LinkedIn is an industry-leading mining ground for recruiters to find top talent to fill their positions. It is a platform that not only makes it easy for job seekers to showcase their career but also creates a seamless filtering system for recruiters to find what they are looking for. In fact, 77% of Noto Group’s filled positions in 2020 came from passive candidates sourced from LinkedIn.
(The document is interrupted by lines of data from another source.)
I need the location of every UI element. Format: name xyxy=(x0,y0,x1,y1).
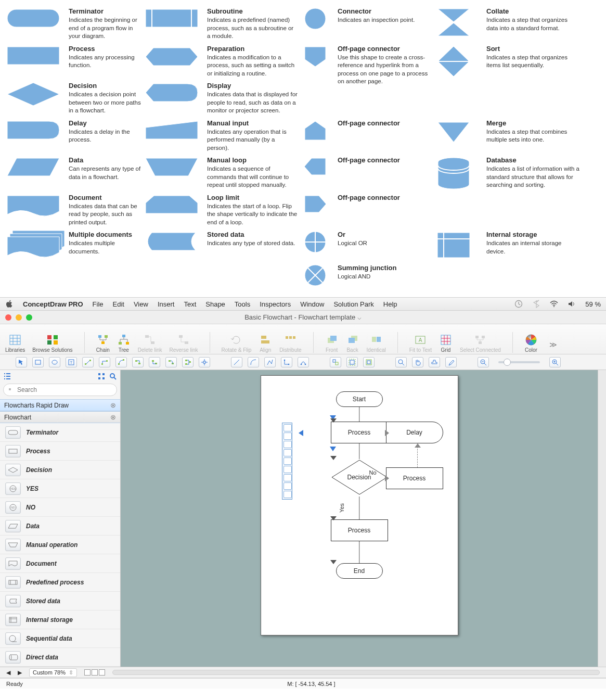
zoom-slider[interactable] xyxy=(498,361,540,363)
connector-tool-4[interactable] xyxy=(132,357,144,367)
connector-tool-3[interactable] xyxy=(115,357,127,367)
line-tool-4[interactable] xyxy=(281,357,292,367)
sidebar-section-flowchart[interactable]: Flowchart⊗ xyxy=(0,411,120,423)
rd-tool-1[interactable] xyxy=(283,424,292,431)
pointer-tool[interactable] xyxy=(16,357,27,367)
node-process-1[interactable]: Process xyxy=(331,422,388,443)
grid-button[interactable]: Grid xyxy=(439,334,453,353)
rd-tool-7[interactable] xyxy=(283,474,292,481)
page-nav-next[interactable]: ▶ xyxy=(18,669,22,676)
menu-view[interactable]: View xyxy=(134,300,148,308)
page-nav-prev[interactable]: ◀ xyxy=(6,669,10,676)
document-title[interactable]: Basic Flowchart - Flowchart template xyxy=(244,313,355,321)
bluetooth-icon[interactable] xyxy=(532,300,540,308)
menu-solution-park[interactable]: Solution Park xyxy=(333,300,373,308)
connector-tool-8[interactable] xyxy=(199,357,210,367)
sidebar-section-rapid[interactable]: Flowcharts Rapid Draw⊗ xyxy=(0,399,120,411)
rapid-draw-toolbar[interactable] xyxy=(282,423,292,500)
lib-yes[interactable]: YESYES xyxy=(0,479,120,498)
ellipse-tool[interactable] xyxy=(49,357,60,367)
menu-text[interactable]: Text xyxy=(184,300,196,308)
lib-data[interactable]: Data xyxy=(0,517,120,536)
menu-inspectors[interactable]: Inspectors xyxy=(260,300,291,308)
distribute-button[interactable]: Distribute xyxy=(279,334,301,353)
identical-button[interactable]: Identical xyxy=(367,334,386,353)
pan-tool[interactable] xyxy=(412,357,423,367)
fit-to-text-button[interactable]: AFit to Text xyxy=(409,334,432,353)
line-tool-2[interactable] xyxy=(248,357,259,367)
menu-app-name[interactable]: ConceptDraw PRO xyxy=(23,300,83,308)
node-process-3[interactable]: Process xyxy=(331,519,388,541)
node-process-2[interactable]: Process xyxy=(386,467,443,489)
menu-help[interactable]: Help xyxy=(383,300,397,308)
connector-tool-6[interactable] xyxy=(165,357,177,367)
align-button[interactable]: Align xyxy=(259,334,272,353)
lib-decision[interactable]: Decision xyxy=(0,461,120,479)
rect-tool[interactable] xyxy=(32,357,44,367)
rd-tool-3[interactable] xyxy=(283,441,292,448)
canvas[interactable]: Start Process Delay Decision No Yes Proc… xyxy=(121,370,598,667)
node-end[interactable]: End xyxy=(336,563,383,579)
drawing-page[interactable]: Start Process Delay Decision No Yes Proc… xyxy=(261,375,458,635)
group-tool-1[interactable] xyxy=(330,357,341,367)
page-thumbs[interactable] xyxy=(84,669,105,676)
more-tools-icon[interactable]: ≫ xyxy=(549,340,557,353)
connector-tool-1[interactable] xyxy=(82,357,94,367)
menu-insert[interactable]: Insert xyxy=(158,300,175,308)
lib-sequential-data[interactable]: Sequential data xyxy=(0,629,120,648)
volume-icon[interactable] xyxy=(568,300,576,308)
menu-window[interactable]: Window xyxy=(300,300,324,308)
node-delay[interactable]: Delay xyxy=(386,422,443,443)
back-button[interactable]: Back xyxy=(346,334,359,353)
rd-tool-2[interactable] xyxy=(283,432,292,440)
connector-tool-5[interactable] xyxy=(149,357,160,367)
zoom-in-tool[interactable] xyxy=(395,357,407,367)
rotate-flip-button[interactable]: Rotate & Flip xyxy=(222,334,252,353)
close-icon[interactable]: ⊗ xyxy=(110,401,116,409)
stamp-tool[interactable] xyxy=(429,357,440,367)
lib-document[interactable]: Document xyxy=(0,554,120,573)
rd-tool-9[interactable] xyxy=(283,491,292,498)
select-connected-button[interactable]: Select Connected xyxy=(460,334,501,353)
browse-solutions-button[interactable]: Browse Solutions xyxy=(32,334,72,353)
zoom-out-button[interactable] xyxy=(478,357,489,367)
lib-no[interactable]: NONO xyxy=(0,498,120,517)
front-button[interactable]: Front xyxy=(325,334,339,353)
connector-tool-7[interactable] xyxy=(182,357,194,367)
node-start[interactable]: Start xyxy=(336,391,383,407)
chain-button[interactable]: Chain xyxy=(96,334,110,353)
wifi-icon[interactable] xyxy=(550,300,558,308)
vertical-scrollbar[interactable] xyxy=(598,370,606,667)
lib-process[interactable]: Process xyxy=(0,442,120,461)
sidebar-list-icon[interactable] xyxy=(3,372,11,380)
rd-tool-8[interactable] xyxy=(283,482,292,490)
rd-tool-6[interactable] xyxy=(283,466,292,473)
lib-internal-storage[interactable]: Internal storage xyxy=(0,610,120,629)
zoom-in-button[interactable] xyxy=(549,357,561,367)
menu-file[interactable]: File xyxy=(93,300,104,308)
text-tool[interactable]: T xyxy=(66,357,77,367)
close-icon[interactable]: ⊗ xyxy=(110,413,116,421)
horizontal-scrollbar[interactable] xyxy=(112,670,600,675)
menu-tools[interactable]: Tools xyxy=(235,300,250,308)
library-search-input[interactable] xyxy=(3,384,117,396)
line-tool-5[interactable] xyxy=(298,357,309,367)
timemachine-icon[interactable] xyxy=(514,300,523,308)
group-tool-2[interactable] xyxy=(346,357,358,367)
libraries-button[interactable]: Libraries xyxy=(5,334,25,353)
rd-tool-4[interactable] xyxy=(283,449,292,456)
zoom-selector[interactable]: Custom 78%⇳ xyxy=(29,668,77,677)
rd-tool-5[interactable] xyxy=(283,457,292,465)
eyedropper-tool[interactable] xyxy=(445,357,457,367)
group-tool-3[interactable] xyxy=(363,357,375,367)
menu-edit[interactable]: Edit xyxy=(113,300,124,308)
lib-predefined[interactable]: Predefined process xyxy=(0,573,120,592)
sidebar-search-icon[interactable] xyxy=(109,372,117,380)
menu-shape[interactable]: Shape xyxy=(205,300,225,308)
lib-stored-data[interactable]: Stored data xyxy=(0,592,120,610)
lib-manual-op[interactable]: Manual operation xyxy=(0,536,120,554)
tree-button[interactable]: Tree xyxy=(117,334,131,353)
line-tool-3[interactable] xyxy=(264,357,276,367)
line-tool-1[interactable] xyxy=(231,357,242,367)
node-decision[interactable]: Decision xyxy=(331,459,388,495)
That said, not only is it imperative for job seekers to have a LinkedIn profile but to have one that is professional, up to date, and easily detectable by LinkedIn’s filters. But how do you do this and what are recruiters looking for? As some of you may know, many recruiters (including Noto Group) use the LinkedIn Recruiter (LIR) tool to source their candidates. While there are multiple areas to discuss about optimizing a LinkedIn profile, this article is here to give you the inside scoop on how the LIR platform works and what you can do to make your profile more detectable.


LIR has a search function that filters based on a recruiter’s search criteria and the program’s algorithms. While the recruiter decides what type of profiles show up, the algorithm choses which profiles show up first. So let’s dive in. When a recruiter starts their search, they primarily focus on job titles, location, companies/industry, and keywords found within a profile.


Titles are the quickest way for a recruiter to identify if a candidate is at the right level and has the right scope for a role. That said, recruiters often begin a search with different titles they are open to. For instance, “Director of Marketing”, “Marketing Director”, “Marketing Brand Director” or “Sr. Marketing Manager”. If you are someone looking for a new role and have an obscure title, it is acceptable to change it to something more common within your industry.


In LIR recruiters can filter based off where a candidate is currently located or if they are willing to relocate to other cities/states (shown below).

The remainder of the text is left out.